In an email sent out this morning, Sibley announced that he was launching a write-in campaign for the presidency, insisting that only he could save the nation from a “concentration of legislative power in the hands of the few and the judicial replacement of the Rule of Law with the Rule of Whim and Caprice.” He also announced that he had filed a lawsuit challenging President Obama’s eligibility for the White House because, well, “he is not a ‘natural born Citizen.'”
Sibley is either humorous or notorious, maybe a mix of both.
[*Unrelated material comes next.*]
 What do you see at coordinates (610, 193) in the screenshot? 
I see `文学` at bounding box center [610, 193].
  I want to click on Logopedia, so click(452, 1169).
A self-proclaimed “scion of [a] prominent 19th century political family,” Sibley’s legal antics and messy divorce have become something of a legal legend — on his bio, he admits that he spent 77 days in a Florida jail for not making child custody payments, and was eventually suspended from practicing law in three states and before 13 federal courts. Oh yeah, and he sued the Supreme Court for treason. Twice.
In what was probably he is biggest claim to fame, he represented Deborah Jane Palfrey, the D.C. Madam who’s list of clients included Republican Louisiana Senator David Vitter and senior officials of the Bush administration. She was found guilty in 2008 of racketeering charges, and killed herself two weeks later.
More recently, he’s become an outspoken advocate and hopeful entrepreneur in the District’s nascent medical marijuana program. Early on he scoped out a site along New York Avenue NE that he hopes to turn into a cultivation center, and he has filed a number of lawsuits to stop the city from requiring applicants to sign legal waivers and preempt the federal government from cracking down on local cultivators and dispensers. (He hasn’t yet been successful.)
Beyond hoping to disqualify Obama based on a novel interpretation of the Constitution’s language, Sibley wants to expand the size of Congress to make it more representative (way more representative — under his plan, Congress would increase to some 10,000 members) and improve the state of the nation’s judiciary.
You may not end up writing the guy in, but he’d at least be the type of president you’d want to have a beer with.